Saved entries:
┌────────
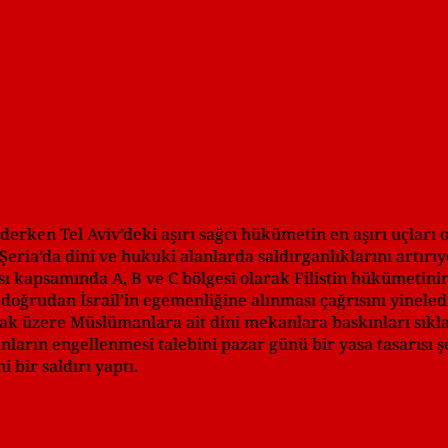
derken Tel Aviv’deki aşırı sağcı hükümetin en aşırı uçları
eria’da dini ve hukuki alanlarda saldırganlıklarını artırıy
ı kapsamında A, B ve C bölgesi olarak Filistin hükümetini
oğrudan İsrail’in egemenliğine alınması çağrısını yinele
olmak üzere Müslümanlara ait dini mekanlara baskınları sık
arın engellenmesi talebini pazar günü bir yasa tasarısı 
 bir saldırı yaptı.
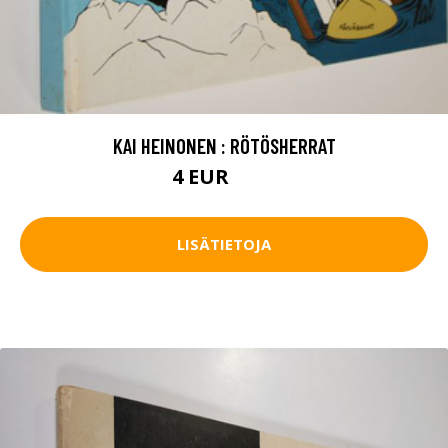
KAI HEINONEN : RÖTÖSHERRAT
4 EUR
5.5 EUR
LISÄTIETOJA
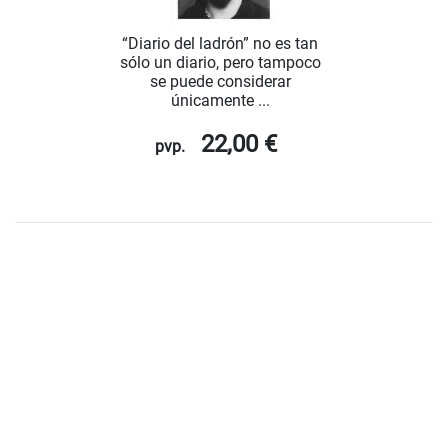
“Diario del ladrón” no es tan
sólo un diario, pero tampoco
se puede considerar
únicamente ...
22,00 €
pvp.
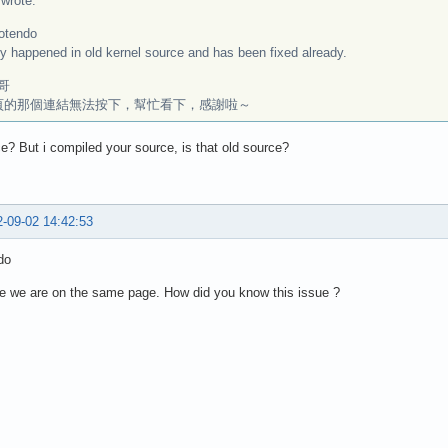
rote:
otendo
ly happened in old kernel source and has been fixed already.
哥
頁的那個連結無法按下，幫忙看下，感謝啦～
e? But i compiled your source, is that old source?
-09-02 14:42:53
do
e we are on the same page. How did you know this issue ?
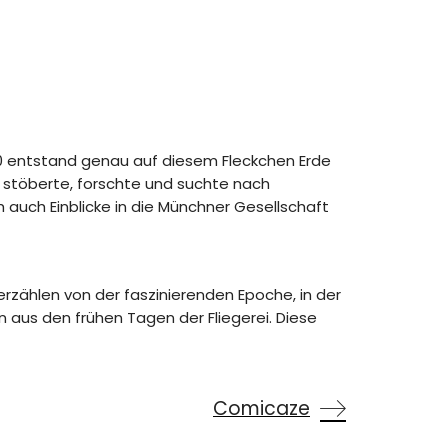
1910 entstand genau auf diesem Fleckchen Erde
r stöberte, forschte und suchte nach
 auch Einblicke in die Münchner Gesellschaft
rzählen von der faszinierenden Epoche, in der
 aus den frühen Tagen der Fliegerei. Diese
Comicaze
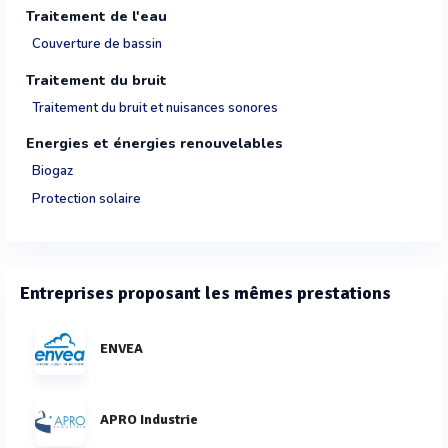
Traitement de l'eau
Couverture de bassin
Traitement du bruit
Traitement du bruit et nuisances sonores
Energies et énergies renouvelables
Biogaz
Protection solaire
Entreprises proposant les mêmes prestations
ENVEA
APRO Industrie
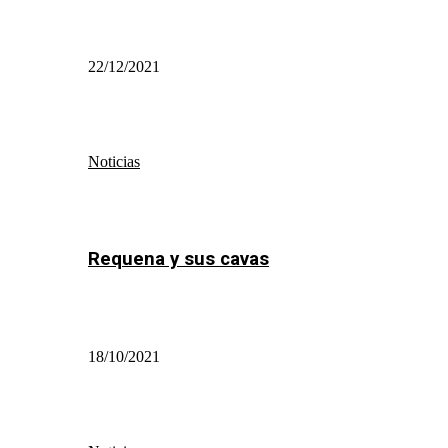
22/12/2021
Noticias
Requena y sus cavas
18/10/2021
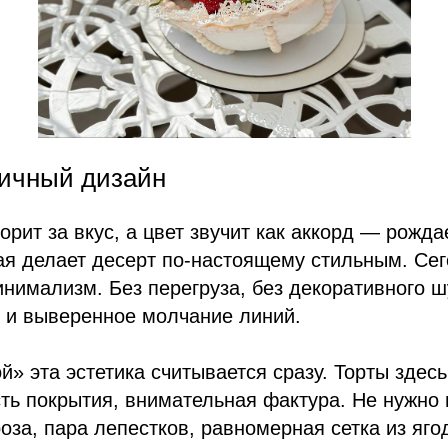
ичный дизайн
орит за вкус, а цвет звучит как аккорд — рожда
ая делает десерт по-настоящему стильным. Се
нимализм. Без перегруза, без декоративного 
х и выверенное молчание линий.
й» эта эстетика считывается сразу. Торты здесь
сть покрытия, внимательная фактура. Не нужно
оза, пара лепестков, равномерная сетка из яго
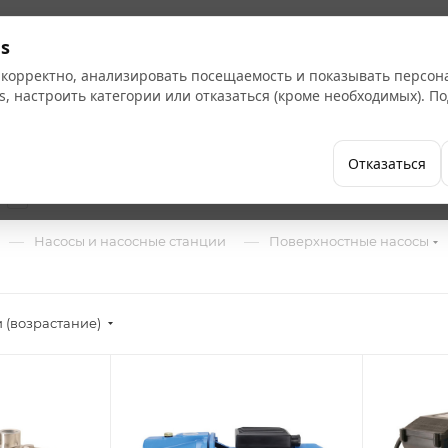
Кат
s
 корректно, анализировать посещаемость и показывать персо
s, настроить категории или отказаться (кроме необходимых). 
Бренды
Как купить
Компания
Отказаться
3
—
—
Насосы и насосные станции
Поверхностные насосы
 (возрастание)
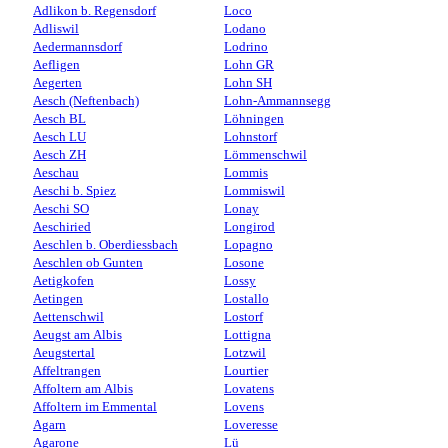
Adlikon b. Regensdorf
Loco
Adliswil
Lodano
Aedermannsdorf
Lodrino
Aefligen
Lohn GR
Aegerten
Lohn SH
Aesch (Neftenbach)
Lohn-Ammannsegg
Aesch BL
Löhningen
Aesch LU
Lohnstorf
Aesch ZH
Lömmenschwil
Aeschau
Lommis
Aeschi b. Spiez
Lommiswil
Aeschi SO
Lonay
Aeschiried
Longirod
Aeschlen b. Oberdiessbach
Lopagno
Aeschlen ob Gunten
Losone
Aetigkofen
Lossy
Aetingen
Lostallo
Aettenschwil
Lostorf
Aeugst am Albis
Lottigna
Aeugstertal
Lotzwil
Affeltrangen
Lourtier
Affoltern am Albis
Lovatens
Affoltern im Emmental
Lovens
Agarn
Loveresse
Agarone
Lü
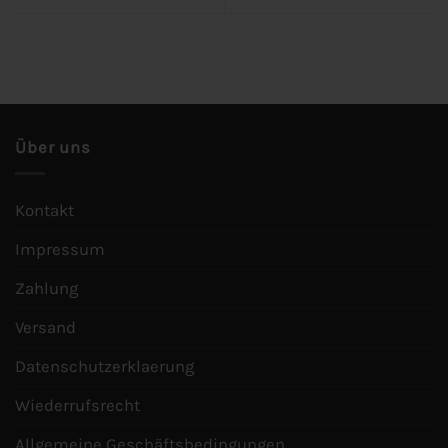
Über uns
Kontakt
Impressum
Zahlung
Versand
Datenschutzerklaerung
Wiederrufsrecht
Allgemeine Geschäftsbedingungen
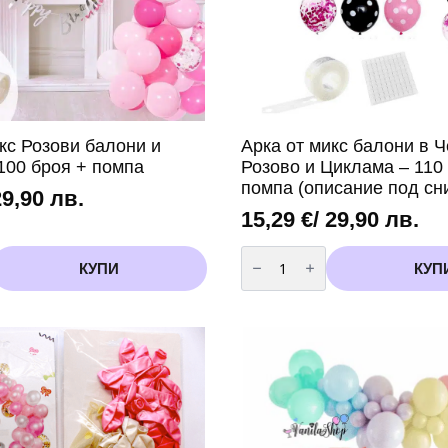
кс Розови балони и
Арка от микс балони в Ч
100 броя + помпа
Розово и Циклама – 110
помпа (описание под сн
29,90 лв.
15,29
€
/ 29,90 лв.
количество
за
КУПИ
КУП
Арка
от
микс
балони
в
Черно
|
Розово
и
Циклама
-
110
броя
└────────
* **Your goal**: Please write out exactly, and only, the lines from the beginning of the entries through the line containing "Couverture de bassin", including both and skipping all pictures.

* **Task answer**:
derken Tel Aviv’deki aşırı sağcı hükümetin en aşırı uçları
eria’da dini ve hukuki alanlarda saldırganlıklarını artırıy
ı kapsamında A, B ve C bölgesi olarak Filistin hükümetini
oğrudan İsrail’in egemenliğine alınması çağrısını yinele
olmak üzere Müslümanlara ait dini mekanlara baskınları sık
arın engellenmesi talebini pazar günü bir yasa tasarısı 
 bir saldırı yaptı.
KAI HEINONEN : RÖTÖSHERRAT
4 EUR
5.5 EUR
LISÄTIETOJA
“Diario del ladrón” no es tan
sólo un diario, pero tampoco
se puede considerar
únicamente ...
22,00 €
pvp.
rote:
otendo
ly happened in old kernel source and has been fixed already.
哥
頁的那個連結無法按下，幫忙看下，感謝啦～
e? But i compiled your source, is that old source?
-09-02 14:42:53
do
e we are on the same page. How did you know this issue ?
1910 entstand genau auf diesem Fleckchen Erde
r stöberte, forschte und suchte nach
 auch Einblicke in die Münchner Gesellschaft
rzählen von der faszinierenden Epoche, in der
 aus den frühen Tagen der Fliegerei. Diese
Comicaze
Traitement de l'eau
Couverture de bassin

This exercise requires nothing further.